### YOUR TASK
Return each line of the records below that contains the word "left".

#### EXERCISE DATA ####

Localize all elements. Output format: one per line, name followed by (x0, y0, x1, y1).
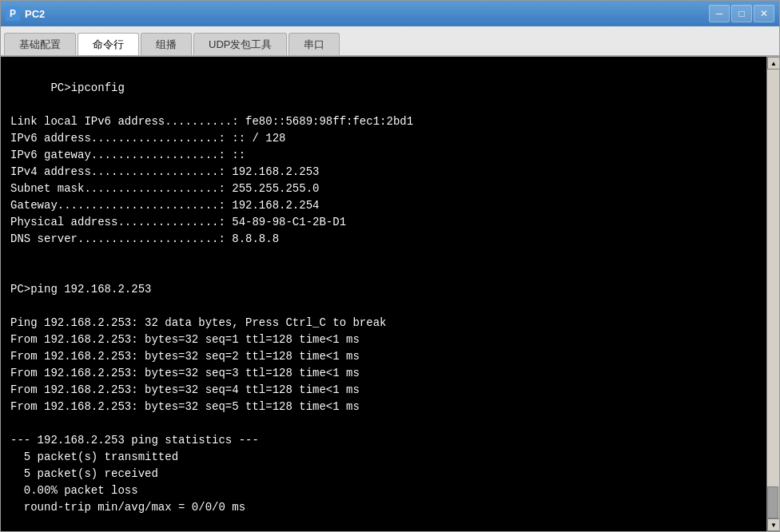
tab-command-line[interactable]: 命令行 (78, 33, 139, 55)
scroll-down-button[interactable]: ▼ (767, 518, 779, 531)
scroll-up-button[interactable]: ▲ (767, 57, 779, 69)
tab-multicast[interactable]: 组播 (141, 33, 192, 55)
tab-bar: 基础配置 命令行 组播 UDP发包工具 串口 (1, 26, 779, 57)
tab-serial[interactable]: 串口 (289, 33, 340, 55)
tab-basic-config[interactable]: 基础配置 (4, 33, 76, 55)
minimize-button[interactable]: ─ (709, 5, 730, 22)
maximize-button[interactable]: □ (731, 5, 752, 22)
terminal-output[interactable]: PC>ipconfig Link local IPv6 address.....… (1, 57, 766, 531)
title-controls: ─ □ ✕ (709, 5, 774, 22)
window-title: PC2 (25, 8, 45, 20)
terminal-text: PC>ipconfig Link local IPv6 address.....… (10, 81, 413, 514)
tab-udp-tool[interactable]: UDP发包工具 (193, 33, 287, 55)
title-bar: P PC2 ─ □ ✕ (1, 1, 779, 26)
title-bar-left: P PC2 (6, 6, 45, 21)
scroll-thumb[interactable] (767, 486, 778, 518)
close-button[interactable]: ✕ (754, 5, 774, 22)
content-area: PC>ipconfig Link local IPv6 address.....… (1, 57, 779, 531)
scrollbar-vertical[interactable]: ▲ ▼ (766, 57, 779, 531)
main-window: P PC2 ─ □ ✕ 基础配置 命令行 组播 UDP发包工具 串口 PC>ip… (0, 0, 780, 532)
scroll-track (767, 69, 779, 518)
window-icon: P (6, 6, 20, 21)
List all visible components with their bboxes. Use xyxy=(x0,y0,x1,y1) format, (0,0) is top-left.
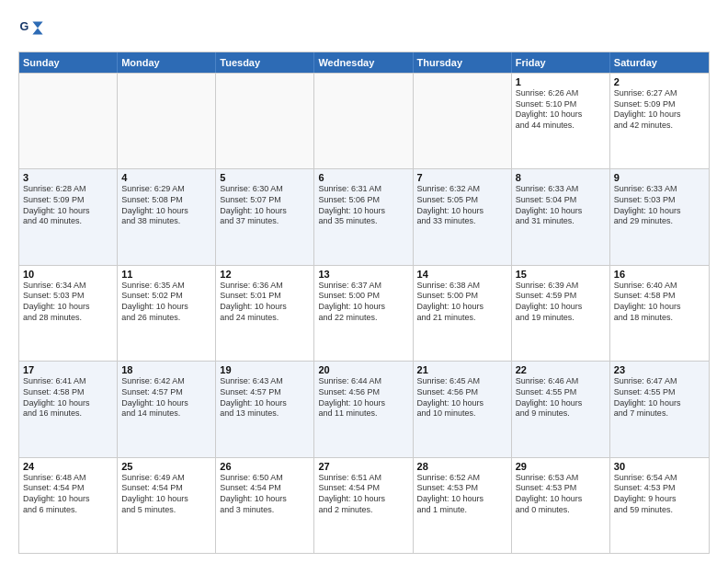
day-info: Sunrise: 6:29 AM Sunset: 5:08 PM Dayligh… xyxy=(121,184,211,227)
day-info: Sunrise: 6:35 AM Sunset: 5:02 PM Dayligh… xyxy=(121,281,211,324)
day-info: Sunrise: 6:50 AM Sunset: 4:54 PM Dayligh… xyxy=(220,473,310,516)
day-number: 13 xyxy=(318,269,408,280)
day-info: Sunrise: 6:30 AM Sunset: 5:07 PM Dayligh… xyxy=(220,184,310,227)
day-cell-6: 6Sunrise: 6:31 AM Sunset: 5:06 PM Daylig… xyxy=(314,169,413,264)
page: G SundayMondayTuesdayWednesdayThursdayFr… xyxy=(0,0,728,563)
day-cell-21: 21Sunrise: 6:45 AM Sunset: 4:56 PM Dayli… xyxy=(414,362,512,456)
day-number: 3 xyxy=(23,172,113,183)
header-day-thursday: Thursday xyxy=(414,52,512,73)
day-info: Sunrise: 6:43 AM Sunset: 4:57 PM Dayligh… xyxy=(220,376,310,419)
empty-cell xyxy=(314,74,413,168)
day-info: Sunrise: 6:47 AM Sunset: 4:55 PM Dayligh… xyxy=(614,376,705,419)
calendar-header: SundayMondayTuesdayWednesdayThursdayFrid… xyxy=(19,52,709,73)
day-number: 23 xyxy=(614,364,705,375)
day-number: 4 xyxy=(121,172,211,183)
day-cell-23: 23Sunrise: 6:47 AM Sunset: 4:55 PM Dayli… xyxy=(610,362,709,456)
day-number: 14 xyxy=(417,269,507,280)
day-cell-16: 16Sunrise: 6:40 AM Sunset: 4:58 PM Dayli… xyxy=(610,266,709,361)
day-number: 22 xyxy=(516,364,606,375)
day-info: Sunrise: 6:45 AM Sunset: 4:56 PM Dayligh… xyxy=(417,376,507,419)
day-info: Sunrise: 6:54 AM Sunset: 4:53 PM Dayligh… xyxy=(614,473,705,516)
day-info: Sunrise: 6:42 AM Sunset: 4:57 PM Dayligh… xyxy=(121,376,211,419)
logo-icon: G xyxy=(18,17,44,42)
logo: G xyxy=(18,17,48,42)
day-number: 26 xyxy=(220,461,310,472)
day-number: 2 xyxy=(614,76,705,87)
day-cell-14: 14Sunrise: 6:38 AM Sunset: 5:00 PM Dayli… xyxy=(414,266,512,361)
day-cell-30: 30Sunrise: 6:54 AM Sunset: 4:53 PM Dayli… xyxy=(610,458,709,553)
calendar: SundayMondayTuesdayWednesdayThursdayFrid… xyxy=(18,52,710,554)
day-number: 1 xyxy=(516,76,606,87)
calendar-row-4: 17Sunrise: 6:41 AM Sunset: 4:58 PM Dayli… xyxy=(19,361,709,456)
day-info: Sunrise: 6:40 AM Sunset: 4:58 PM Dayligh… xyxy=(614,281,705,324)
day-number: 20 xyxy=(318,364,408,375)
day-cell-13: 13Sunrise: 6:37 AM Sunset: 5:00 PM Dayli… xyxy=(314,266,413,361)
day-info: Sunrise: 6:26 AM Sunset: 5:10 PM Dayligh… xyxy=(516,88,606,132)
day-info: Sunrise: 6:33 AM Sunset: 5:03 PM Dayligh… xyxy=(614,184,705,227)
day-cell-10: 10Sunrise: 6:34 AM Sunset: 5:03 PM Dayli… xyxy=(19,266,118,361)
day-info: Sunrise: 6:44 AM Sunset: 4:56 PM Dayligh… xyxy=(318,376,408,419)
day-number: 25 xyxy=(121,461,211,472)
day-number: 29 xyxy=(516,461,606,472)
day-number: 24 xyxy=(23,461,113,472)
day-cell-7: 7Sunrise: 6:32 AM Sunset: 5:05 PM Daylig… xyxy=(414,169,512,264)
day-cell-29: 29Sunrise: 6:53 AM Sunset: 4:53 PM Dayli… xyxy=(512,458,610,553)
day-info: Sunrise: 6:46 AM Sunset: 4:55 PM Dayligh… xyxy=(516,376,606,419)
day-number: 17 xyxy=(23,364,113,375)
header-day-wednesday: Wednesday xyxy=(314,52,413,73)
day-cell-9: 9Sunrise: 6:33 AM Sunset: 5:03 PM Daylig… xyxy=(610,169,709,264)
day-number: 21 xyxy=(417,364,507,375)
day-cell-2: 2Sunrise: 6:27 AM Sunset: 5:09 PM Daylig… xyxy=(610,74,709,168)
day-cell-28: 28Sunrise: 6:52 AM Sunset: 4:53 PM Dayli… xyxy=(414,458,512,553)
empty-cell xyxy=(19,74,118,168)
day-number: 10 xyxy=(23,269,113,280)
day-number: 28 xyxy=(417,461,507,472)
calendar-row-3: 10Sunrise: 6:34 AM Sunset: 5:03 PM Dayli… xyxy=(19,265,709,361)
day-cell-24: 24Sunrise: 6:48 AM Sunset: 4:54 PM Dayli… xyxy=(19,458,118,553)
day-info: Sunrise: 6:36 AM Sunset: 5:01 PM Dayligh… xyxy=(220,281,310,324)
day-cell-26: 26Sunrise: 6:50 AM Sunset: 4:54 PM Dayli… xyxy=(216,458,314,553)
day-info: Sunrise: 6:48 AM Sunset: 4:54 PM Dayligh… xyxy=(23,473,113,516)
day-cell-15: 15Sunrise: 6:39 AM Sunset: 4:59 PM Dayli… xyxy=(512,266,610,361)
day-number: 12 xyxy=(220,269,310,280)
day-info: Sunrise: 6:52 AM Sunset: 4:53 PM Dayligh… xyxy=(417,473,507,516)
svg-text:G: G xyxy=(19,20,28,33)
day-number: 27 xyxy=(318,461,408,472)
header-day-saturday: Saturday xyxy=(610,52,709,73)
day-cell-20: 20Sunrise: 6:44 AM Sunset: 4:56 PM Dayli… xyxy=(314,362,413,456)
day-cell-8: 8Sunrise: 6:33 AM Sunset: 5:04 PM Daylig… xyxy=(512,169,610,264)
day-info: Sunrise: 6:37 AM Sunset: 5:00 PM Dayligh… xyxy=(318,281,408,324)
day-number: 5 xyxy=(220,172,310,183)
day-info: Sunrise: 6:27 AM Sunset: 5:09 PM Dayligh… xyxy=(614,88,705,132)
empty-cell xyxy=(118,74,216,168)
day-info: Sunrise: 6:39 AM Sunset: 4:59 PM Dayligh… xyxy=(516,281,606,324)
day-info: Sunrise: 6:31 AM Sunset: 5:06 PM Dayligh… xyxy=(318,184,408,227)
day-number: 8 xyxy=(516,172,606,183)
calendar-body: 1Sunrise: 6:26 AM Sunset: 5:10 PM Daylig… xyxy=(19,73,709,553)
calendar-row-5: 24Sunrise: 6:48 AM Sunset: 4:54 PM Dayli… xyxy=(19,457,709,553)
day-number: 9 xyxy=(614,172,705,183)
day-cell-17: 17Sunrise: 6:41 AM Sunset: 4:58 PM Dayli… xyxy=(19,362,118,456)
day-cell-18: 18Sunrise: 6:42 AM Sunset: 4:57 PM Dayli… xyxy=(118,362,216,456)
calendar-row-1: 1Sunrise: 6:26 AM Sunset: 5:10 PM Daylig… xyxy=(19,73,709,168)
day-number: 30 xyxy=(614,461,705,472)
day-cell-4: 4Sunrise: 6:29 AM Sunset: 5:08 PM Daylig… xyxy=(118,169,216,264)
empty-cell xyxy=(216,74,314,168)
day-info: Sunrise: 6:41 AM Sunset: 4:58 PM Dayligh… xyxy=(23,376,113,419)
day-info: Sunrise: 6:32 AM Sunset: 5:05 PM Dayligh… xyxy=(417,184,507,227)
day-info: Sunrise: 6:34 AM Sunset: 5:03 PM Dayligh… xyxy=(23,281,113,324)
header-day-sunday: Sunday xyxy=(19,52,118,73)
day-cell-5: 5Sunrise: 6:30 AM Sunset: 5:07 PM Daylig… xyxy=(216,169,314,264)
day-cell-27: 27Sunrise: 6:51 AM Sunset: 4:54 PM Dayli… xyxy=(314,458,413,553)
day-cell-11: 11Sunrise: 6:35 AM Sunset: 5:02 PM Dayli… xyxy=(118,266,216,361)
day-number: 16 xyxy=(614,269,705,280)
day-cell-25: 25Sunrise: 6:49 AM Sunset: 4:54 PM Dayli… xyxy=(118,458,216,553)
empty-cell xyxy=(414,74,512,168)
day-info: Sunrise: 6:28 AM Sunset: 5:09 PM Dayligh… xyxy=(23,184,113,227)
day-info: Sunrise: 6:33 AM Sunset: 5:04 PM Dayligh… xyxy=(516,184,606,227)
day-info: Sunrise: 6:53 AM Sunset: 4:53 PM Dayligh… xyxy=(516,473,606,516)
day-number: 7 xyxy=(417,172,507,183)
header-day-friday: Friday xyxy=(512,52,610,73)
day-number: 6 xyxy=(318,172,408,183)
calendar-row-2: 3Sunrise: 6:28 AM Sunset: 5:09 PM Daylig… xyxy=(19,168,709,264)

####

### FINAL ANSWER
title-bar-left: P PC2 (6, 6, 45, 21)
List all visible components with their bboxes. Use xyxy=(x0,y0,x1,y1) format, (0,0) is top-left.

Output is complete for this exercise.